Work required: Go through the entries and set each one down exactly.
---
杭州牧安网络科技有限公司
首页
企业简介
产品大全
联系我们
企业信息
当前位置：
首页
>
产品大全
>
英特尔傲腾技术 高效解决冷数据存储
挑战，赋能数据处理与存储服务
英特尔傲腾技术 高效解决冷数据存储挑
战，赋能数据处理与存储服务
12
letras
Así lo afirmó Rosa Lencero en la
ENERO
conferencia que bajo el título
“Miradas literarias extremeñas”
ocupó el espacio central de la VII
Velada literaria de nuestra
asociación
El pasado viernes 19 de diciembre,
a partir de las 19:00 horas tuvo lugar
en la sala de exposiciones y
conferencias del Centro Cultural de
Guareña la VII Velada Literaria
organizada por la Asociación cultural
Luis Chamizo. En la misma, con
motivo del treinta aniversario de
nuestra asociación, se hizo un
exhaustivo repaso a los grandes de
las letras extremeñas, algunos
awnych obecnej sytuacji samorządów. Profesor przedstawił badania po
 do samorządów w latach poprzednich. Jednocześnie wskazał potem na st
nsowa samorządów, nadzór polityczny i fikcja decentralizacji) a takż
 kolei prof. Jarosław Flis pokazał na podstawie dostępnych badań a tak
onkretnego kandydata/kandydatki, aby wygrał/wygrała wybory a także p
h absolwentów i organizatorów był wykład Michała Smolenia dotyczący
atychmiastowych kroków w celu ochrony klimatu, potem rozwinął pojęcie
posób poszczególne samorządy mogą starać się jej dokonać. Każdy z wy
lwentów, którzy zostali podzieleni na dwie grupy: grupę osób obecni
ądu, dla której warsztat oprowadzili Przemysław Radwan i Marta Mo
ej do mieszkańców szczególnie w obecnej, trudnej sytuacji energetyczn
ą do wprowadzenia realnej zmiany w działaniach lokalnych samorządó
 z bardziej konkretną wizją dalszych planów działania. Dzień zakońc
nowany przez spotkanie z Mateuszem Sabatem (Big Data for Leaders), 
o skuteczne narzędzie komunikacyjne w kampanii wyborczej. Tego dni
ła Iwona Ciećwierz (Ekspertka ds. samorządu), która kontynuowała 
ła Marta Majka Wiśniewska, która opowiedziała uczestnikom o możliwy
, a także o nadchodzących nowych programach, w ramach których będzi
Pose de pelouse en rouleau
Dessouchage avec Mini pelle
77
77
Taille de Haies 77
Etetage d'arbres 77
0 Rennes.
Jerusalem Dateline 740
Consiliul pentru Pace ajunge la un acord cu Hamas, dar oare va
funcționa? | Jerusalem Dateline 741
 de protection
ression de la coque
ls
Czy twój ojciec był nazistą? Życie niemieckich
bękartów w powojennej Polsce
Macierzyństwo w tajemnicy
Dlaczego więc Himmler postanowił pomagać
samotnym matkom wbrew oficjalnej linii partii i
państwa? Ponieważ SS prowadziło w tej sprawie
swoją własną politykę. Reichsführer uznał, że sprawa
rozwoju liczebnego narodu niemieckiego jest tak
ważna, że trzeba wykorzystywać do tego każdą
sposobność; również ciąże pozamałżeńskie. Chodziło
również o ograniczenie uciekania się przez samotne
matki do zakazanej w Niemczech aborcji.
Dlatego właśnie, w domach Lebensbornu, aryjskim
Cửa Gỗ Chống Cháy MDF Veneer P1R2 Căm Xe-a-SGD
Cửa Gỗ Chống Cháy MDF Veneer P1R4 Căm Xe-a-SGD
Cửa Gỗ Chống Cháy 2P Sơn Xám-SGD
---
Result of this exercise:
杭州牧安网络科技有限公司
首页
企业简介
产品大全
联系我们
企业信息
当前位置：
首页
>
产品大全
>
英特尔傲腾技术 高效解决冷数据存储
挑战，赋能数据处理与存储服务
英特尔傲腾技术 高效解决冷数据存储挑
战，赋能数据处理与存储服务
12
letras
Así lo afirmó Rosa Lencero en la
ENERO
conferencia que bajo el título
“Miradas literarias extremeñas”
ocupó el espacio central de la VII
Velada literaria de nuestra
asociación
El pasado viernes 19 de diciembre,
a partir de las 19:00 horas tuvo lugar
en la sala de exposiciones y
conferencias del Centro Cultural de
Guareña la VII Velada Literaria
organizada por la Asociación cultural
Luis Chamizo. En la misma, con
motivo del treinta aniversario de
nuestra asociación, se hizo un
exhaustivo repaso a los grandes de
las letras extremeñas, algunos
awnych obecnej sytuacji samorządów. Profesor przedstawił badania po
 do samorządów w latach poprzednich. Jednocześnie wskazał potem na st
nsowa samorządów, nadzór polityczny i fikcja decentralizacji) a takż
 kolei prof. Jarosław Flis pokazał na podstawie dostępnych badań a tak
onkretnego kandydata/kandydatki, aby wygrał/wygrała wybory a także p
h absolwentów i organizatorów był wykład Michała Smolenia dotyczący
atychmiastowych kroków w celu ochrony klimatu, potem rozwinął pojęcie
posób poszczególne samorządy mogą starać się jej dokonać. Każdy z wy
lwentów, którzy zostali podzieleni na dwie grupy: grupę osób obecni
ądu, dla której warsztat oprowadzili Przemysław Radwan i Marta Mo
ej do mieszkańców szczególnie w obecnej, trudnej sytuacji energetyczn
ą do wprowadzenia realnej zmiany w działaniach lokalnych samorządó
 z bardziej konkretną wizją dalszych planów działania. Dzień zakońc
nowany przez spotkanie z Mateuszem Sabatem (Big Data for Leaders), 
o skuteczne narzędzie komunikacyjne w kampanii wyborczej. Tego dni
ła Iwona Ciećwierz (Ekspertka ds. samorządu), która kontynuowała 
ła Marta Majka Wiśniewska, która opowiedziała uczestnikom o możliwy
, a także o nadchodzących nowych programach, w ramach których będzi
Pose de pelouse en rouleau
Dessouchage avec Mini pelle
77
77
Taille de Haies 77
Etetage d'arbres 77
0 Rennes.
Jerusalem Dateline 740
Consiliul pentru Pace ajunge la un acord cu Hamas, dar oare va
funcționa? | Jerusalem Dateline 741
 de protection
ression de la coque
ls
Czy twój ojciec był nazistą? Życie niemieckich
bękartów w powojennej Polsce
Macierzyństwo w tajemnicy
Dlaczego więc Himmler postanowił pomagać
samotnym matkom wbrew oficjalnej linii partii i
państwa? Ponieważ SS prowadziło w tej sprawie
swoją własną politykę. Reichsführer uznał, że sprawa
rozwoju liczebnego narodu niemieckiego jest tak
ważna, że trzeba wykorzystywać do tego każdą
sposobność; również ciąże pozamałżeńskie. Chodziło
również o ograniczenie uciekania się przez samotne
matki do zakazanej w Niemczech aborcji.
Dlatego właśnie, w domach Lebensbornu, aryjskim
Cửa Gỗ Chống Cháy MDF Veneer P1R2 Căm Xe-a-SGD
Cửa Gỗ Chống Cháy MDF Veneer P1R4 Căm Xe-a-SGD
Cửa Gỗ Chống Cháy 2P Sơn Xám-SGD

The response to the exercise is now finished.